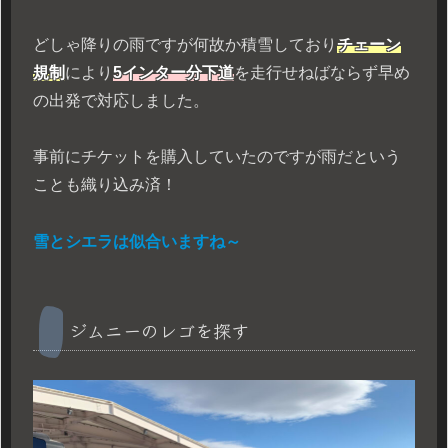
どしゃ降りの雨ですが何故か積雪しており
チェーン
規制
により
5インター分下道
を走行せねばならず早め
の出発で対応しました。
事前にチケットを購入していたのですが雨だという
ことも織り込み済！
雪と
シエラ
は似合いますね～
ジムニーのレゴを探す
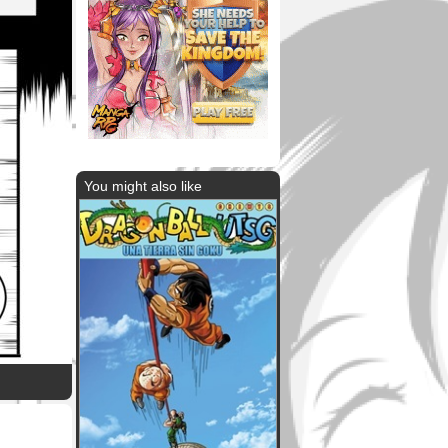
You might also like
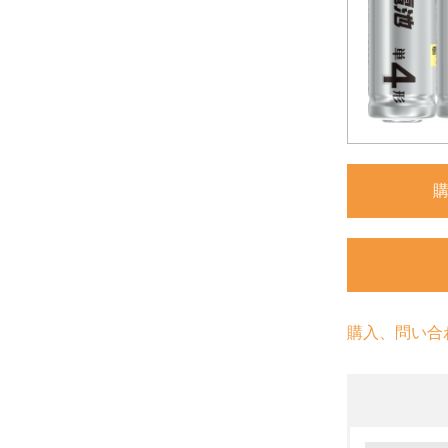
購入、問い合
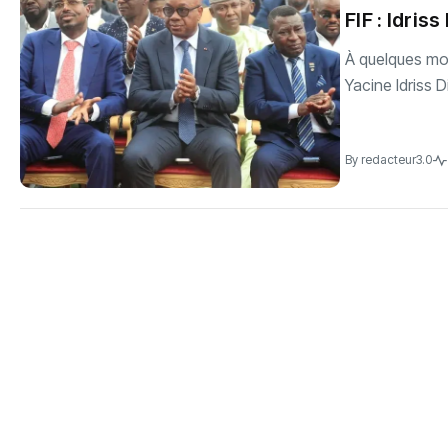
‎FIF : Idri
‎À quelques mo
Yacine Idriss 
By
redacteur3.0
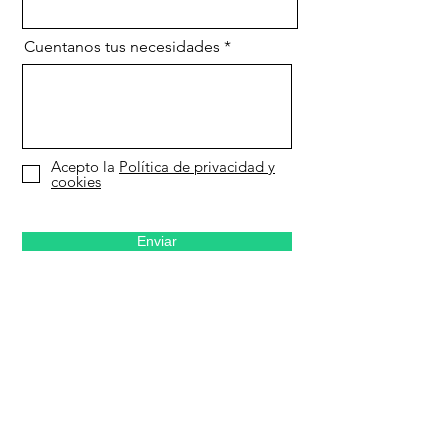
Cuentanos tus necesidades
Acepto la
Política de privacidad y
cookies
Enviar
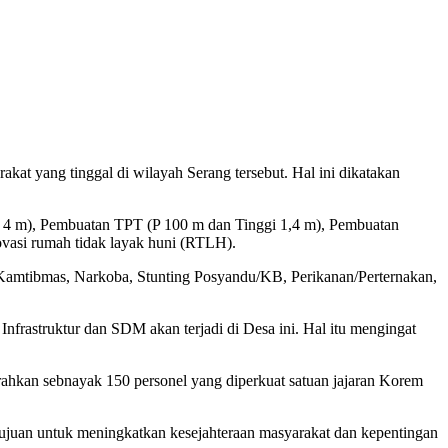
at yang tinggal di wilayah Serang tersebut. Hal ini dikatakan
 L 4 m), Pembuatan TPT (P 100 m dan Tinggi 1,4 m), Pembuatan
ovasi rumah tidak layak huni (RTLH).
 Kamtibmas, Narkoba, Stunting Posyandu/KB, Perikanan/Perternakan,
.
rastruktur dan SDM akan terjadi di Desa ini. Hal itu mengingat
ahkan sebnayak 150 personel yang diperkuat satuan jajaran Korem
bertujuan untuk meningkatkan kesejahteraan masyarakat dan kepentingan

Task directions:
Filter the records above for the string "yang" and copy each matching line.

Your solution:
at yang tinggal di wilayah Serang tersebut. Hal ini dikatakan
ahkan sebnayak 150 personel yang diperkuat satuan jajaran Korem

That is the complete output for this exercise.